Thursday, April 04, 2013

What Does Success Look Like?

Is your company a success?
This is a question I've received from time to time since I became a business owner in 2007.  My response?  "What's your definition of success?"
It's a tough question to answer because success could mean a variety of things.  Is it 10% profits?  Low turnover? Extra time with your children? Not living paycheck to paycheck?  Survival? Large paycheck? 
The definition of success is different for everyone.  The problem is that we often let others define success for us.  We see other businesses that have more employees or more offerings or bigger offices and we all the sudden shift our definition of success.
Is that wise?  Not in my opinion.
Social media has exasperated this issue when each post becomes a competition to see who is more valuable, reliable, wonderful, etc.  It's like little league parents on steroids.
Bottom line: You can't judge yourself (or base your idea of success) on someone else.  Not in business or in life.  We all come from different backgrounds and experiences.  For example, I can't judge my small firm based on a much larger, nationwide company  I'll never measure up.  I can only judge my company on where it was 10 years ago or 5 years ago.  We can only judge ourselves based on where we came from.
In this pursuit of success (mainly defined by others), many businesses loose site of their focus and the vision they built their company on in the first place.
Define your own success and focus on your vision.  Don't try and measure up based on what others are accomplishing.
So, what is my definition of success:  profitable company at the end of each year,  eagerness to come to work each morning, and having fun each day.  Today, my company is a success.
-Ron Ameln, SBM

Tuesday, April 02, 2013

Are You Meeting Employee Needs?

I  had a great conversation today with Dr. David "Doc" Vik, former culture coach at Zappos.  Vik, who is now an author (He has a new book out, "The Culture Secret:  How to Empower People and Companies No Matter What You Sell.")
We talked for an upcoming culture article that will highlight some of Vik's views on building a successful culture (see that article soon in SBM).  I did, however, want to share some of Vik's ideas on what employees need.  I have highlighted the three things he believes employees need.  See how your company stacks up:
1.  Purpose.  Employees today don't want to waste time.  They've seen their parents, family, friends, etc. work like dogs and then get let go in an instance.  So, today's employees don't want to waste their time.  They are looking for value.  They want to know that what they do matters.
2.  Autonomy.  They want some freedom to solve problems and help the company succeed.  They don't want to be micro-managed.
3.  Compensation.  They want to make a decent living.

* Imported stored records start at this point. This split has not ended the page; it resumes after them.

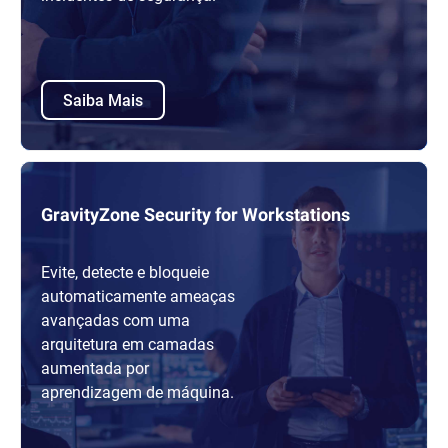
Saiba Mais
GravityZone Security for Workstations
Evite, detecte e bloqueie
automaticamente ameaças
avançadas com uma
arquitetura em camadas
aumentada por
aprendizagem de máquina.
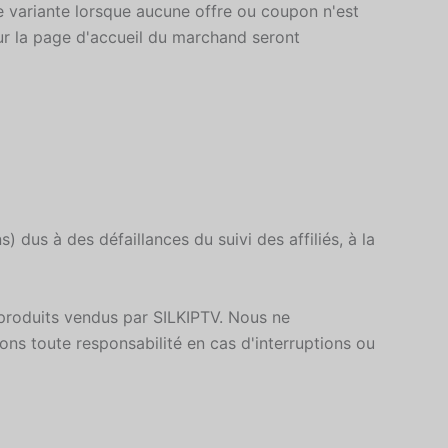
te variante lorsque aucune offre ou coupon n'est
 sur la page d'accueil du marchand seront
us à des défaillances du suivi des affiliés, à la
produits vendus par SILKIPTV. Nous ne
ns toute responsabilité en cas d'interruptions ou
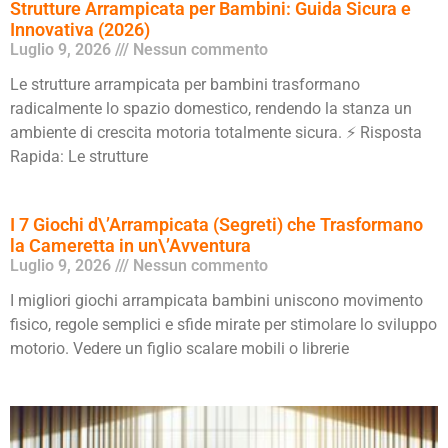
Strutture Arrampicata per Bambini: Guida Sicura e
Innovativa (2026)
Luglio 9, 2026
Nessun commento
Le strutture arrampicata per bambini trasformano
radicalmente lo spazio domestico, rendendo la stanza un
ambiente di crescita motoria totalmente sicura. ⚡ Risposta
Rapida: Le strutture
I 7 Giochi d\’Arrampicata (Segreti) che Trasformano
la Cameretta in un\’Avventura
Luglio 9, 2026
Nessun commento
I migliori giochi arrampicata bambini uniscono movimento
fisico, regole semplici e sfide mirate per stimolare lo sviluppo
motorio. Vedere un figlio scalare mobili o librerie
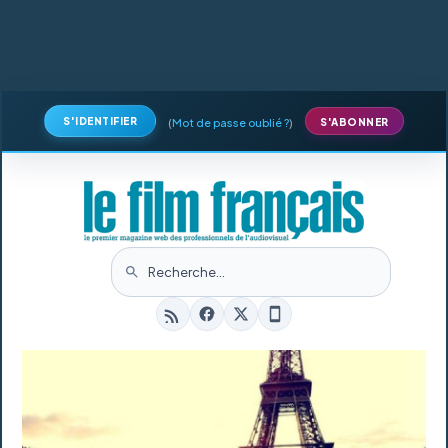
S'IDENTIFIER
(
Mot de passe oublié ?
)
S'ABONNER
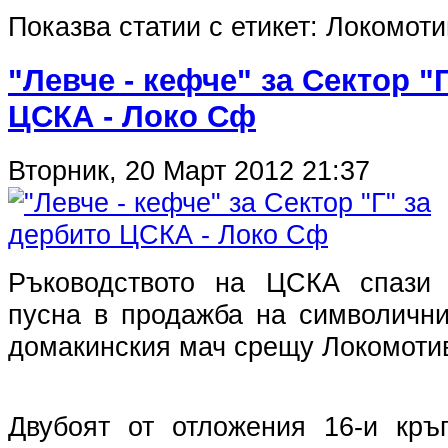
Показва статии с етикет: Локомот
"Левче - кефче" за Сектор "
ЦСКА - Локо Сф
Вторник, 20 Март 2012 21:37
Ръководството на ЦСКА спази
пусна в продажба на символични
домакинския мач срещу Локомоти
Двубоят от отложения 16-и кръ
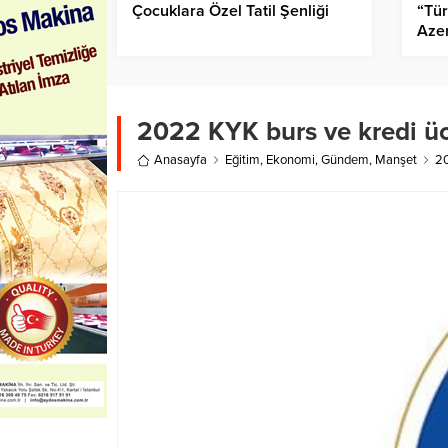
Çocuklara Özel Tatil Şenliği
“Tür
Azer
Pro
Ağa
Kita
2022 KYK burs ve kredi ücr
Anasayfa
Eğitim
,
Ekonomi
,
Gündem
,
Manşet
20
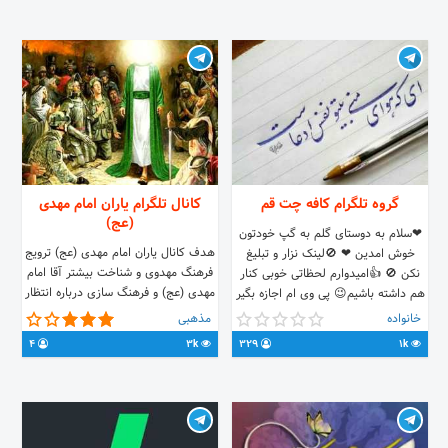
باشید. @greenland1398
www.ojagasht.ir
گروه تلگرام کافه چت قم
کانال تلگرام یاران امام مهدی
(عج)
❤سلام به دوستای گلم به گپ خودتون
هدف کانال یاران امام مهدی (عج) ترویج
خوش امدین ❤ 🚫لینک نزار و تبلیغ
فرهنگ مهدوی و شناخت بیشتر آقا امام
نکن 🚫 👍امیدوارم لحظاتی خوبی کنار
مهدی (عج) و فرهنگ سازی درباره انتظار
هم داشته باشیم😉 پی وی ام اجازه بگیر
ظهور است. تبلیغی صحیح در بیان و
بعد برو😉 ✔ ادب نشانه شخصیت
خانواده
مذهبی
بلاغ آموزه مهدویت و سرمشق گیری از
است✔
4
3k
329
1k
نمونه های الگویی ممتاز در عرصه تبلیغ
https://t.me/joinchat/LId_rVQj_0tvWBXVu3ft9w
امام مهدی (عج) در ابعاد مختلف تبلیغ
گفتاری و رفتاری، چگونگی برخورد
مبلغان با مخاطبان گوناگون چه به لحاظ
فكری و عقیدتی، چه به لحاظ سنی و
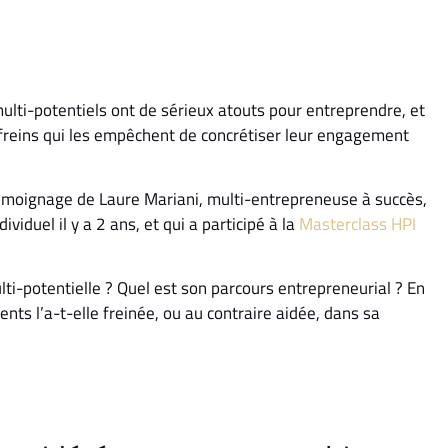
 multi-potentiels ont de sérieux atouts pour entreprendre, et
 freins qui les empêchent de concrétiser leur engagement
témoignage de Laure Mariani, multi-entrepreneuse à succès,
iduel il y a 2 ans, et qui a participé à la
Masterclass HPI
i-potentielle ? Quel est son parcours entrepreneurial ? En
nts l’a-t-elle freinée, ou au contraire aidée, dans sa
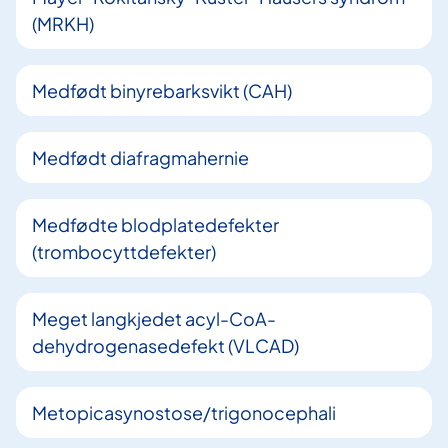
(MRKH)
Medfødt binyrebarksvikt (CAH)
Medfødt diafragmahernie
Medfødte blodplatedefekter
(trombocyttdefekter)
Meget langkjedet acyl-CoA-
dehydrogenasedefekt (VLCAD)
Metopicasynostose/trigonocephali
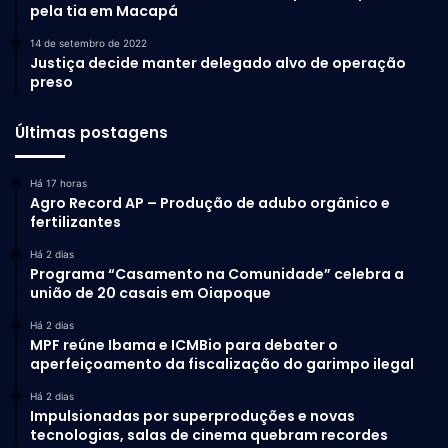
pela tia em Macapá
14 de setembro de 2022
Justiça decide manter delegado alvo de operação
preso
Últimas postagens
Há 17 horas
Agro Record AP – Produção de adubo orgânico e
fertilizantes
Há 2 dias
Programa “Casamento na Comunidade” celebra a
união de 20 casais em Oiapoque
Há 2 dias
MPF reúne Ibama e ICMBio para debater o
aperfeiçoamento da fiscalização do garimpo ilegal
Há 2 dias
Impulsionadas por superproduções e novas
tecnologias, salas de cinema quebram recordes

This certainly hasn't changed over the years.
Hit all three of these and your company won't have a problem attracting and retaining the best employees.  "If leaders don't think they have to focus on attracting and retaining the best employees in today's hyper competitive war for talent, they are living in the past," Vik said.  "The employees and customers of today have a choice and a voice.  Take care of your people, never stop innovating and leave customers wowed."